There are several common causes of this type of pelvic pain, some of which are the same as acute pelvic pain:

  • Endometriosis
  • Pelvic Inflammatory Disease
  • Irritable Bowel Syndrome – which is a long-term condition affecting many people. Symptoms include bloating, abdominal (stomach) cramps, constipation and diarrhoea.

Other, less common causes of chronic pelvic pain include:

  • Recurrent ovarian cysts
  • Recurrent UTIs
  • Pain of the lower back
  • Fibroids – which are tumours growing in or around the womb. They are typically non-cancerous, but in a few cases, can cause pain, particularly where they have become twisted.
  • Womb prolapse – which is where the womb has slipped down into a different position, causing a ‘dragging’ feeling.
  • Adenomyosis – which is endometriosis that is affecting the womb muscles and causing heavy, painful periods.
  • Chronic Interstitial Cystitis – which is a long-term condition where the bladder is inflamed.
  • Inflammatory bowel disease – which includes two chronic conditions; Crohn’s disease and Ulcerative Colitis.
  • A hernia – which means an internal body part has pushed through into the muscle or tissue wall surrounding it

When to see a doctor

In most cases, pelvic pain is caused by benign conditions which are non-cancerous, but that is not to say that pelvic pain which is not cancer-related cannot still be very serious. For instance, some situations causing sudden, severe pelvic pain, like ectopic pregnancy or appendicitis, need to be dealt with as a matter of urgency, as they can be life-threatening.

In other instances, such as where severe pelvic pain suddenly develops, where you do not know what the underlying cause of the abdominal pain is, or where the pain keeps coming back, you should also seek medical attention as soon as possible, as it can be a sign of something very serious.

In certain cases, your GP might refer you to a specialist gynaecologist, particularly if the cause of the pelvic pain is not immediately clear.

To help your GP come to an accurate diagnosis, it is a good idea to keep a record of where your pain occurs, how severe it is and what you were doing when it took place. You can also write down what helped relieve the pain, such as paracetamol or a hot compress. Creating pain diaries are particularly useful for those who experience chronic pelvic pain.

Investigation and clinical diagnosis

When seeking medical attention for pelvic pain, your GP will ask several questions, such as medical and family history, and you will also undergo a medical examination.
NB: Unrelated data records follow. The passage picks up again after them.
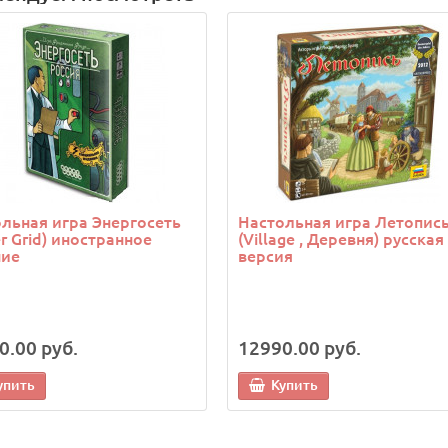
льная игра Энергосеть
Настольная игра Летопис
r Grid) иностранное
(Village , Деревня) русская
ние
версия
0.00 руб.
12990.00 руб.
упить
Купить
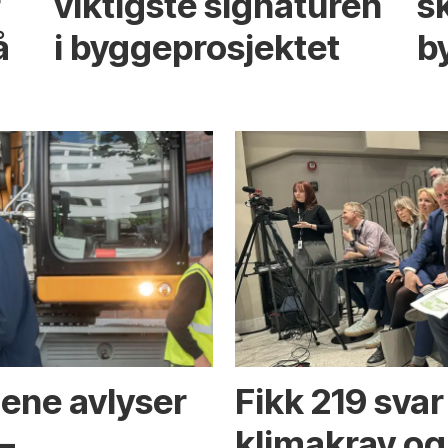
r
viktigste signaturen
s
å
i bygge­­prosjektet
b
ene avlyser
Fikk 219 sva
–
klimakrav og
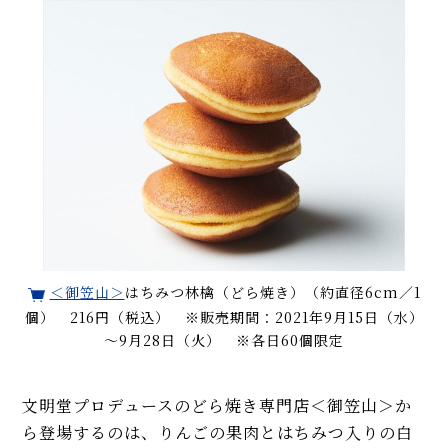
＜御笠山＞
はちみつ林檎（どら焼き）（約直径6cm／1
個） 216円（税込） ※販売期間：2021年9月15日（水）
～9月28日（火） ※各日60個限定
文明堂プロデュースのどら焼き専門店＜御笠山＞か
ら登場するのは、りんごの果肉とはちみつ入りの白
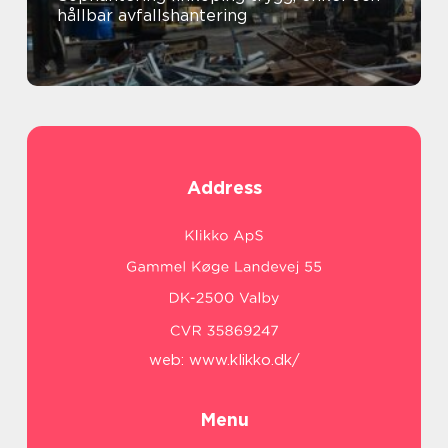
hållbar avfallshantering
Address
web:
www.klikko.dk/
Menu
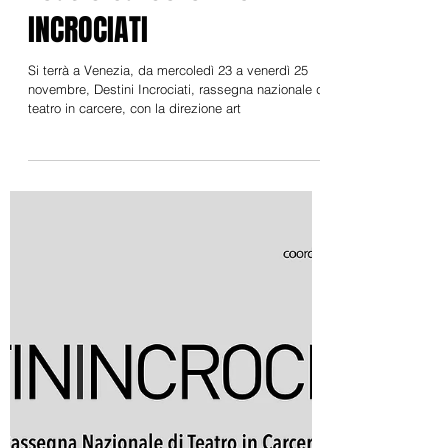
23 nov 2022
Rassegna Nazionale di
Teatro Carcere DESTINI
INCROCIATI
Si terrà a Venezia, da mercoledì 23 a venerdì 25
novembre, Destini Incrociati, rassegna nazionale di
teatro in carcere, con la direzione art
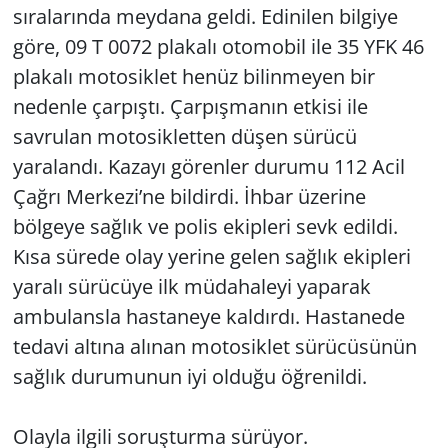
sıralarında meydana geldi. Edinilen bilgiye
göre, 09 T 0072 plakalı otomobil ile 35 YFK 46
plakalı motosiklet henüz bilinmeyen bir
nedenle çarpıştı. Çarpışmanın etkisi ile
savrulan motosikletten düşen sürücü
yaralandı. Kazayı görenler durumu 112 Acil
Çağrı Merkezi’ne bildirdi. İhbar üzerine
bölgeye sağlık ve polis ekipleri sevk edildi.
Kısa sürede olay yerine gelen sağlık ekipleri
yaralı sürücüye ilk müdahaleyi yaparak
ambulansla hastaneye kaldırdı. Hastanede
tedavi altına alınan motosiklet sürücüsünün
sağlık durumunun iyi olduğu öğrenildi.
Olayla ilgili soruşturma sürüyor.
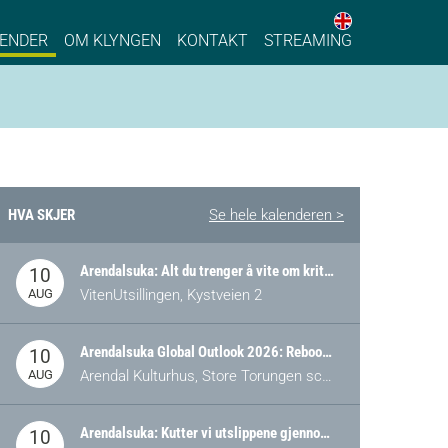
English web 
stainable Process Industry
ENDER
OM KLYNGEN
KONTAKT
STREAMING
HVA SKJER
Se hele kalenderen >
Arendalsuka: Alt du trenger å vite om kritiske og strategiske verdikjeder i Norge
10
AUG
VitenUtsillingen, Kystveien 2
Arendalsuka Global Outlook 2026: Rebooting Democracy for a New World Order
10
AUG
Arendal Kulturhus, Store Torungen scene
Arendalsuka: Kutter vi utslippene gjennom omstilling – eller tap av industri?
10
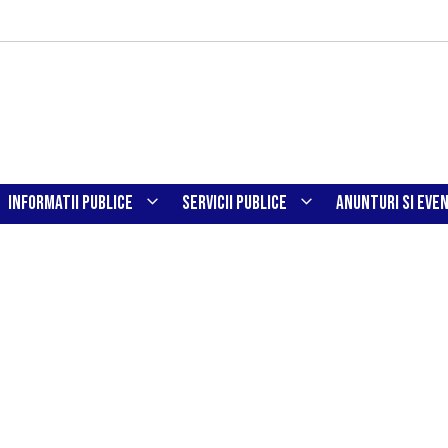
INFORMATII PUBLICE
SERVICII PUBLICE
ANUNTURI SI EVE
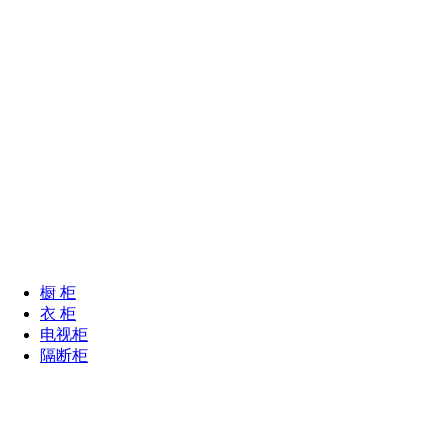
橱 柜
衣 柜
电视柜
隔断柜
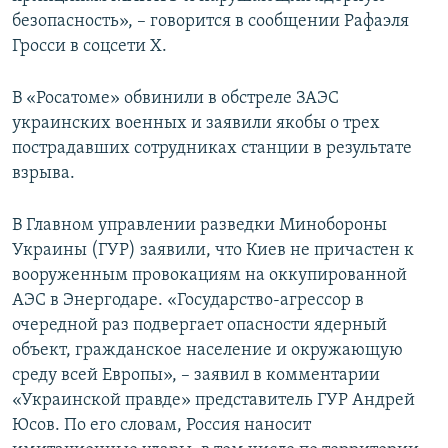
безопасность», – говорится в сообщении Рафаэля
Гросси в соцсети Х.
В «Росатоме» обвинили в обстреле ЗАЭС
украинских военных и заявили якобы о трех
пострадавших сотрудниках станции в результате
взрыва.
В Главном управлении разведки Минобороны
Украины (ГУР) заявили, что Киев не причастен к
вооруженным провокациям на оккупированной
АЭС в Энергодаре. «Государство-агрессор в
очередной раз подвергает опасности ядерный
объект, гражданское население и окружающую
среду всей Европы», – заявил в комментарии
«Украинской правде» представитель ГУР Андрей
Юсов. По его словам, Россия наносит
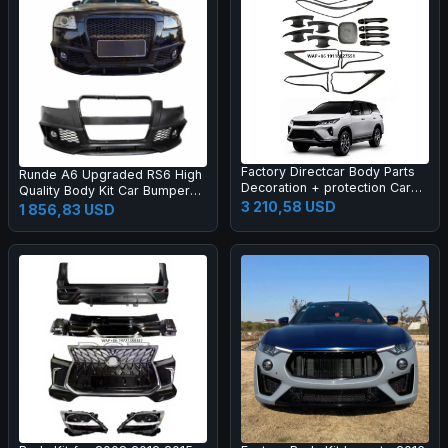
Factory Directcar Body Parts
Runde A6 Upgraded RS6 High
Decoration + protection Car
Quality Body Kit Car Bumper
Body Parts Car Accessories
3 210,58 USD
Grille Rear Lips Tail Throat Tail
1 856,83 USD
Wing Manufacturer Direct
Sales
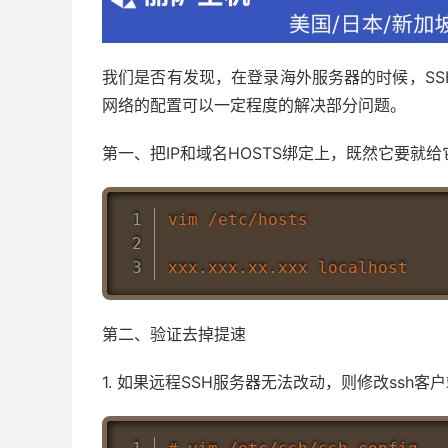
我们是否有发现，在登录海外服务器的时候，SS
网络的配置可以一定程度的解决部分问题。
第一、把IP和域名HOSTS绑定上，既然它要就给
vim /etc/hosts

第二、验证去掉提速
1. 如果远程SSH服务器无法改动，则修改ssh客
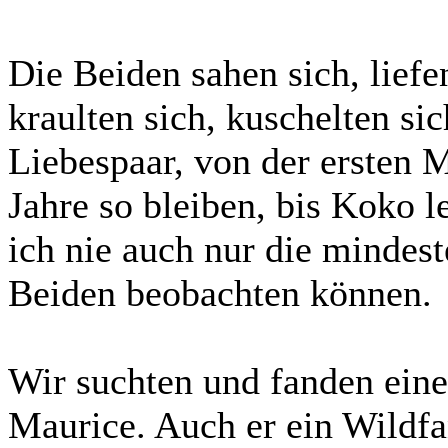
Die Beiden sahen sich, liefe
kraulten sich, kuschelten si
Liebespaar, von der ersten M
Jahre so bleiben, bis Koko le
ich nie auch nur die mindes
Beiden beobachten können.
Wir suchten und fanden ei
Maurice. Auch er ein Wildfan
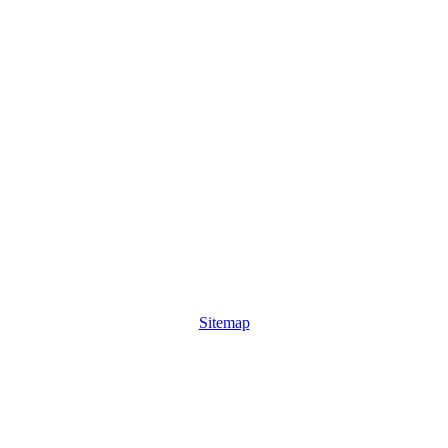
Sitemap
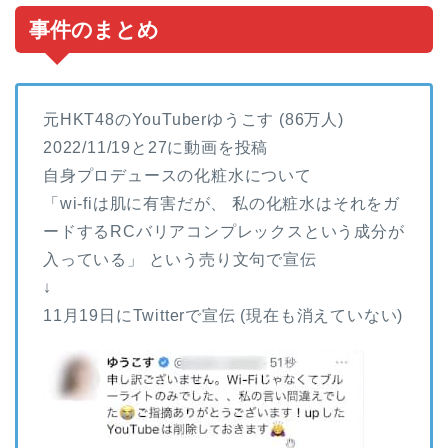
事件のまとめ
元HKT48のYouTuberゆうこす (86万人)
2022/11/19と27に動画を投稿
自身プロデュースの化粧水について
「wi-fiは肌に有害だが、 私の化粧水はそれをガ
ードするRCバリアコンプレックスという成分が
入っている」 という売り文句で宣伝
↓
11月19日にTwitterで宣伝 (現在も消えていない)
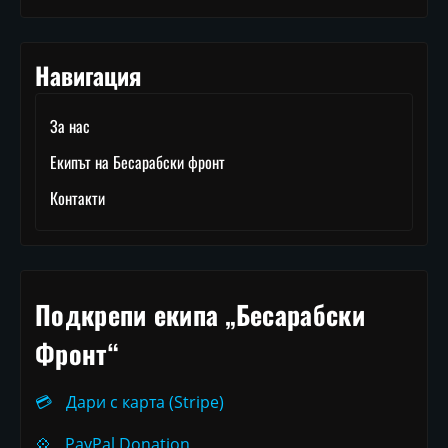
Навигация
За нас
Екипът на Бесарабски фронт
Контакти
Подкрепи екипа „Бесарабски
Фронт“
💳
Дари с карта (Stripe)
💠
PayPal Donation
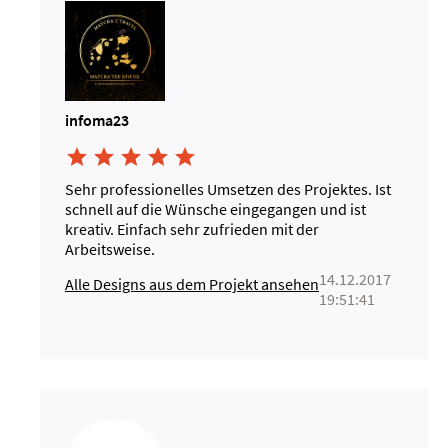
infoma23





Sehr professionelles Umsetzen des Projektes. Ist
schnell auf die Wünsche eingegangen und ist
kreativ. Einfach sehr zufrieden mit der
Arbeitsweise.
14.12.2017
Alle Designs aus dem Projekt ansehen
19:51:41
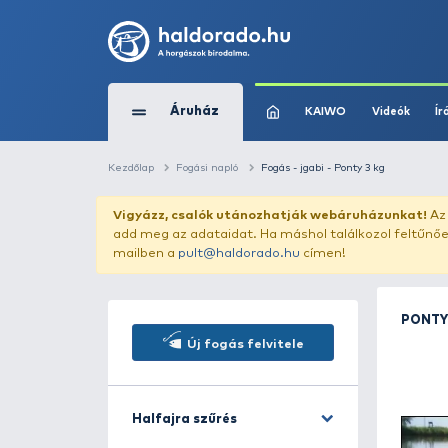
Áruház
KAIWO
Kezdőlap
Fogási napló
Fogás - jgabi - Pont
Vigyázz, csalók utánozhatják webár
add meg az adataidat. Ha máshol találk
mailben a
pult@haldorado.hu
címen!
Új fogás felvitele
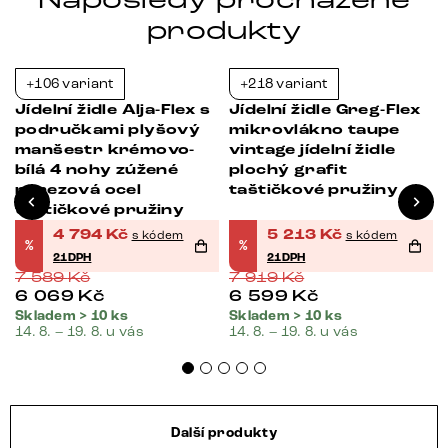
Naposledy procházené
produkty
+106 variant
+218 variant
-37%
-34%
x
Jídelní židle Alja-Flex s
Jídelní židle Greg-Flex
područkami plyšový
mikrovlákno taupe
á
manšestr krémovo-
vintage jídelní židle
bílá 4 nohy zúžené
plochý grafit
nerezová ocel
taštičkové pružiny
taštičkové pružiny
4 794
Kč
5 213
Kč
s kódem
s kódem
%
%
21DPH
21DPH
7 589
Kč
7 919
Kč
6 069
Kč
6 599
Kč
Skladem > 10 ks
Skladem > 10 ks
14. 8. – 19. 8. u vás
14. 8. – 19. 8. u vás
Další produkty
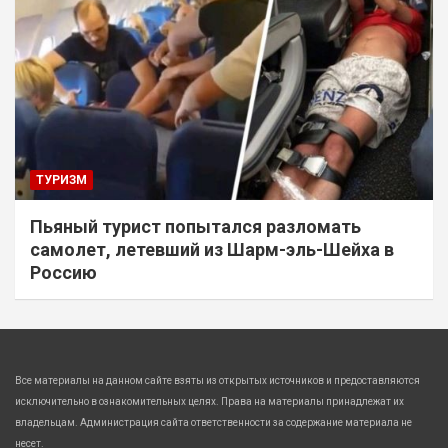
ТУРИЗМ
Пьяный турист попытался разломать
самолет, летевший из Шарм-эль-Шейха в
Россию
Все материалы на данном сайте взяты из открытых источников и предоставляются
исключительно в ознакомительных целях. Права на материалы принадлежат их
владельцам. Администрация сайта ответственности за содержание материала не
несет.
Based on what is found, you may be treated, or you may have to undergo further tests or be referred to a specialist.

Because one of the most common causes of pelvic pain is a urinary infection, your GP will normally ask for a urine sample. You may also be screened for various common sexually transmitted infections, including Chlamydia and Gonorrhoea. Blood tests may also be necessary to diagnose certain causes.

Your doctor will probably want to undertake a pelvic examination too, which might include a cervical screening test, which allows them to check for possible abnormalities of the cervix, vagina, uterus and ovaries.

If there is a chance you might be pregnant, a pregnancy test might be undertaken. Where the patient is pregnant, an emergency ultrasound may be necessary to determine if a miscarriage or ectopic pregnancy is the cause of pelvic pain. In such cases, you will likely be referred to a local hospital which has such scanning devices. Routine ultrasound scans can also be used to help diagnose other common causes of pelvic pain, such as ovarian cysts.

In some cases, further investigations may be required and patients may be referred to specialist gynaecologists for a diagnostic laparoscopy (keyhole surgery). This is undertaken when pain is persistent, severe and an underlying cause cannot be found be normal medical investigative means.

A laparoscopy involves making small incisions in the abdomen and then passing through a small telescope to be able to see inside the body.